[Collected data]
⁂

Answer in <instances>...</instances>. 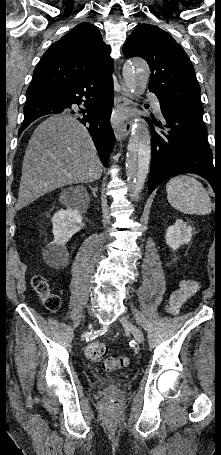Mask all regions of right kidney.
<instances>
[{"label": "right kidney", "instance_id": "1", "mask_svg": "<svg viewBox=\"0 0 221 455\" xmlns=\"http://www.w3.org/2000/svg\"><path fill=\"white\" fill-rule=\"evenodd\" d=\"M52 224L54 240L47 245L44 256L49 262L61 265L69 258L65 244L83 227L82 216L77 209H61L54 214Z\"/></svg>", "mask_w": 221, "mask_h": 455}]
</instances>
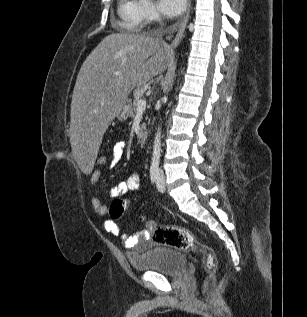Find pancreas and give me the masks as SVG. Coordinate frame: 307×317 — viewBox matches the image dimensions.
I'll return each mask as SVG.
<instances>
[{"instance_id": "cf45deb5", "label": "pancreas", "mask_w": 307, "mask_h": 317, "mask_svg": "<svg viewBox=\"0 0 307 317\" xmlns=\"http://www.w3.org/2000/svg\"><path fill=\"white\" fill-rule=\"evenodd\" d=\"M142 94H143V90L141 88L135 90L134 100H133V103L130 105V109H129V117L135 116V112L137 111V104L141 100ZM145 128H146V124L143 123L139 129V131H140L139 132V139H141V140L145 139V134H144Z\"/></svg>"}]
</instances>
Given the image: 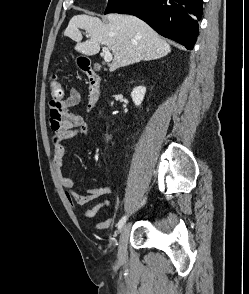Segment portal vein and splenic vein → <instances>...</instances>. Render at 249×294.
Instances as JSON below:
<instances>
[{"mask_svg":"<svg viewBox=\"0 0 249 294\" xmlns=\"http://www.w3.org/2000/svg\"><path fill=\"white\" fill-rule=\"evenodd\" d=\"M102 51H103V53H104V61L105 62H111L112 61V59H113V55L110 53V51H109V49H108V47H103L102 48Z\"/></svg>","mask_w":249,"mask_h":294,"instance_id":"obj_1","label":"portal vein and splenic vein"}]
</instances>
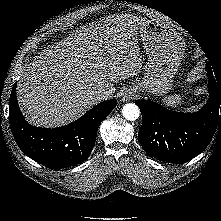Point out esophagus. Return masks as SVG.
<instances>
[{"label":"esophagus","mask_w":221,"mask_h":221,"mask_svg":"<svg viewBox=\"0 0 221 221\" xmlns=\"http://www.w3.org/2000/svg\"><path fill=\"white\" fill-rule=\"evenodd\" d=\"M135 91L133 89H128L123 92L122 94V100L123 101H129L135 97Z\"/></svg>","instance_id":"obj_1"}]
</instances>
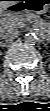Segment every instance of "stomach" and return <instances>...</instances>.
Returning <instances> with one entry per match:
<instances>
[{
    "mask_svg": "<svg viewBox=\"0 0 50 111\" xmlns=\"http://www.w3.org/2000/svg\"><path fill=\"white\" fill-rule=\"evenodd\" d=\"M25 9L35 14H44L50 7V0H25Z\"/></svg>",
    "mask_w": 50,
    "mask_h": 111,
    "instance_id": "1",
    "label": "stomach"
}]
</instances>
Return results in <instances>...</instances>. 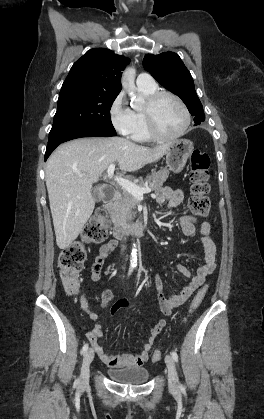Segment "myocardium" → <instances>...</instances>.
Masks as SVG:
<instances>
[{
	"instance_id": "1",
	"label": "myocardium",
	"mask_w": 264,
	"mask_h": 419,
	"mask_svg": "<svg viewBox=\"0 0 264 419\" xmlns=\"http://www.w3.org/2000/svg\"><path fill=\"white\" fill-rule=\"evenodd\" d=\"M165 96H168L174 99L179 104L184 114V124H183L182 129L177 134L172 135V136H167L161 133L158 127L157 118H156L157 104L160 101V99ZM144 113H145L147 128H148V132L150 136L152 137V139L161 141V142H172L181 138L182 136L185 135L191 123V115L185 102L177 94L171 91H167V90H159V91L154 92L152 95H150L147 98L146 105L144 107Z\"/></svg>"
}]
</instances>
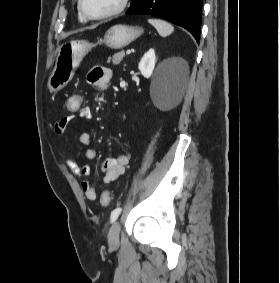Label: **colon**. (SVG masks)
<instances>
[{
	"instance_id": "colon-1",
	"label": "colon",
	"mask_w": 280,
	"mask_h": 283,
	"mask_svg": "<svg viewBox=\"0 0 280 283\" xmlns=\"http://www.w3.org/2000/svg\"><path fill=\"white\" fill-rule=\"evenodd\" d=\"M66 110L67 112H80L82 108V102H84V97L82 94H78L77 91H74L73 94H68L66 98ZM111 200V194L109 190L103 191L100 199V203L103 207H107Z\"/></svg>"
}]
</instances>
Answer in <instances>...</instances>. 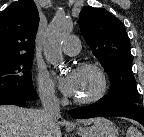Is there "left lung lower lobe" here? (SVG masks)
<instances>
[{
	"instance_id": "0a47b994",
	"label": "left lung lower lobe",
	"mask_w": 144,
	"mask_h": 137,
	"mask_svg": "<svg viewBox=\"0 0 144 137\" xmlns=\"http://www.w3.org/2000/svg\"><path fill=\"white\" fill-rule=\"evenodd\" d=\"M73 118H92L99 116L127 117L140 122L144 126V108L136 103H115L107 105L102 100L83 108L69 112Z\"/></svg>"
}]
</instances>
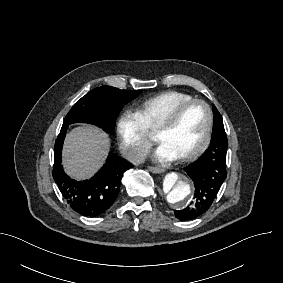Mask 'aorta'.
Returning <instances> with one entry per match:
<instances>
[{
	"label": "aorta",
	"instance_id": "aorta-1",
	"mask_svg": "<svg viewBox=\"0 0 283 283\" xmlns=\"http://www.w3.org/2000/svg\"><path fill=\"white\" fill-rule=\"evenodd\" d=\"M160 194L169 205L184 208L192 200L193 183L184 173L170 172L163 179Z\"/></svg>",
	"mask_w": 283,
	"mask_h": 283
}]
</instances>
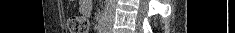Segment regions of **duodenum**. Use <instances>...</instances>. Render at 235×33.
<instances>
[{
	"label": "duodenum",
	"mask_w": 235,
	"mask_h": 33,
	"mask_svg": "<svg viewBox=\"0 0 235 33\" xmlns=\"http://www.w3.org/2000/svg\"><path fill=\"white\" fill-rule=\"evenodd\" d=\"M97 24H98V29H99L100 31H102L103 25H104L102 15H99V16H98Z\"/></svg>",
	"instance_id": "1"
}]
</instances>
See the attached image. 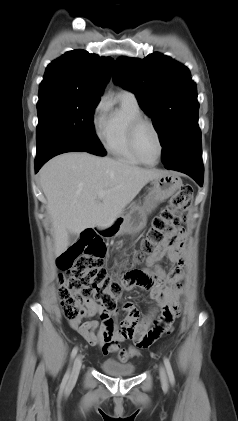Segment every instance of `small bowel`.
Listing matches in <instances>:
<instances>
[{"instance_id":"small-bowel-1","label":"small bowel","mask_w":238,"mask_h":421,"mask_svg":"<svg viewBox=\"0 0 238 421\" xmlns=\"http://www.w3.org/2000/svg\"><path fill=\"white\" fill-rule=\"evenodd\" d=\"M184 240L183 232L172 233L168 242L150 257L148 264L153 268L151 271L132 270L126 274L128 289L137 287L149 293L160 311L157 320L151 322L150 317L141 318L139 309L133 302L123 304L126 316L120 328H114L113 323L106 320H84L105 312L100 305L87 301L83 314L75 320H69L70 327L91 346L99 347L105 355L117 351L120 343L126 340H132L140 348L150 346L154 341L145 344L146 338L171 322L179 311L185 266ZM162 259L168 262L166 268L157 265Z\"/></svg>"}]
</instances>
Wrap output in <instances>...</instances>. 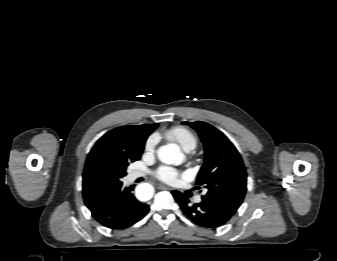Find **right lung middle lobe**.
<instances>
[{"instance_id":"1","label":"right lung middle lobe","mask_w":337,"mask_h":261,"mask_svg":"<svg viewBox=\"0 0 337 261\" xmlns=\"http://www.w3.org/2000/svg\"><path fill=\"white\" fill-rule=\"evenodd\" d=\"M129 163L115 164L109 161L101 160L92 169L90 176L93 183L106 189L115 188L121 182L120 179L126 173V167Z\"/></svg>"}]
</instances>
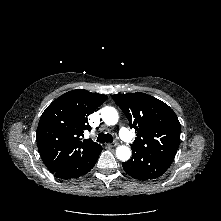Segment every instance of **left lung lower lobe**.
<instances>
[{"label": "left lung lower lobe", "instance_id": "left-lung-lower-lobe-1", "mask_svg": "<svg viewBox=\"0 0 221 221\" xmlns=\"http://www.w3.org/2000/svg\"><path fill=\"white\" fill-rule=\"evenodd\" d=\"M129 161L123 162L125 172L138 180H151L161 176L172 164L173 160L132 150Z\"/></svg>", "mask_w": 221, "mask_h": 221}]
</instances>
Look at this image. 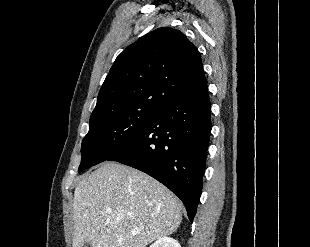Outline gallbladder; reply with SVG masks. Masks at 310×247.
Wrapping results in <instances>:
<instances>
[{"mask_svg": "<svg viewBox=\"0 0 310 247\" xmlns=\"http://www.w3.org/2000/svg\"><path fill=\"white\" fill-rule=\"evenodd\" d=\"M81 247H91V242L85 241Z\"/></svg>", "mask_w": 310, "mask_h": 247, "instance_id": "1", "label": "gallbladder"}]
</instances>
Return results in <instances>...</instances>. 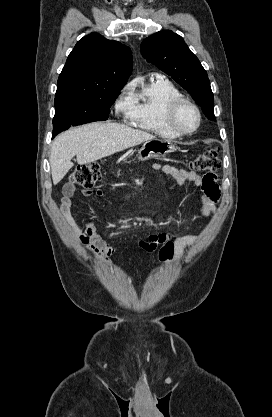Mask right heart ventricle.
Instances as JSON below:
<instances>
[{
    "instance_id": "e07e8e85",
    "label": "right heart ventricle",
    "mask_w": 272,
    "mask_h": 417,
    "mask_svg": "<svg viewBox=\"0 0 272 417\" xmlns=\"http://www.w3.org/2000/svg\"><path fill=\"white\" fill-rule=\"evenodd\" d=\"M177 97H182V93L164 77L157 76L141 84L131 97L130 124L162 138H177L165 123L166 107Z\"/></svg>"
}]
</instances>
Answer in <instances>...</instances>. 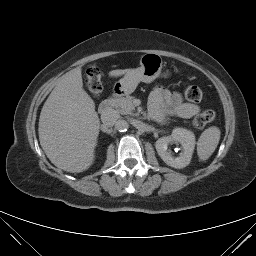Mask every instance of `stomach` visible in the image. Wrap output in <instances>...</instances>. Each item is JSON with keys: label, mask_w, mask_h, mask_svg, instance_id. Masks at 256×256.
Here are the masks:
<instances>
[{"label": "stomach", "mask_w": 256, "mask_h": 256, "mask_svg": "<svg viewBox=\"0 0 256 256\" xmlns=\"http://www.w3.org/2000/svg\"><path fill=\"white\" fill-rule=\"evenodd\" d=\"M163 62L160 56L146 53L140 58V67L128 72L114 85L117 95L131 94L140 82L150 83L159 76H170L169 71L162 73Z\"/></svg>", "instance_id": "1"}]
</instances>
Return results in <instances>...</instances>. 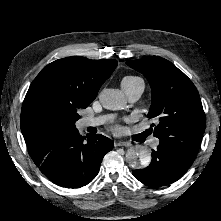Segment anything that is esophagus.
Listing matches in <instances>:
<instances>
[{"label":"esophagus","instance_id":"esophagus-1","mask_svg":"<svg viewBox=\"0 0 221 221\" xmlns=\"http://www.w3.org/2000/svg\"><path fill=\"white\" fill-rule=\"evenodd\" d=\"M116 147H130L131 144L129 142L119 141L115 143Z\"/></svg>","mask_w":221,"mask_h":221}]
</instances>
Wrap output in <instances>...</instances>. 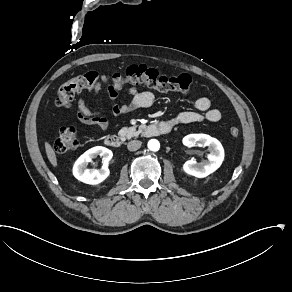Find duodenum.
I'll list each match as a JSON object with an SVG mask.
<instances>
[{
	"label": "duodenum",
	"mask_w": 292,
	"mask_h": 292,
	"mask_svg": "<svg viewBox=\"0 0 292 292\" xmlns=\"http://www.w3.org/2000/svg\"><path fill=\"white\" fill-rule=\"evenodd\" d=\"M172 130L171 123L161 121L147 125L142 132L144 137H153L163 134H168ZM105 143L111 148H119L121 146V139L117 134H110L105 138Z\"/></svg>",
	"instance_id": "410a0bca"
}]
</instances>
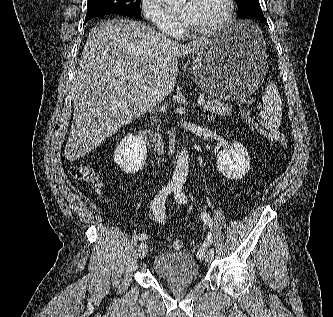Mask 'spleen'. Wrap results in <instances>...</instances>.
<instances>
[{
    "label": "spleen",
    "mask_w": 333,
    "mask_h": 317,
    "mask_svg": "<svg viewBox=\"0 0 333 317\" xmlns=\"http://www.w3.org/2000/svg\"><path fill=\"white\" fill-rule=\"evenodd\" d=\"M262 101L264 109L258 114V121L266 129L275 132L282 120V102L275 83H268Z\"/></svg>",
    "instance_id": "1"
}]
</instances>
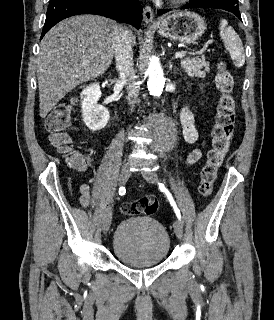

⁂

TASK STATEMENT: Nothing but the lines from the one containing "Mask 'spleen'. Wrap" through the end of the entries should be written out, exactly and without pictures.

ANSWER TO THE PROBLEM:
Mask 'spleen'. Wrap results in <instances>...</instances>.
<instances>
[{
    "label": "spleen",
    "mask_w": 333,
    "mask_h": 317,
    "mask_svg": "<svg viewBox=\"0 0 333 317\" xmlns=\"http://www.w3.org/2000/svg\"><path fill=\"white\" fill-rule=\"evenodd\" d=\"M262 101L264 109L258 114V121L266 129L275 132L282 120V102L275 83H268Z\"/></svg>",
    "instance_id": "1"
}]
</instances>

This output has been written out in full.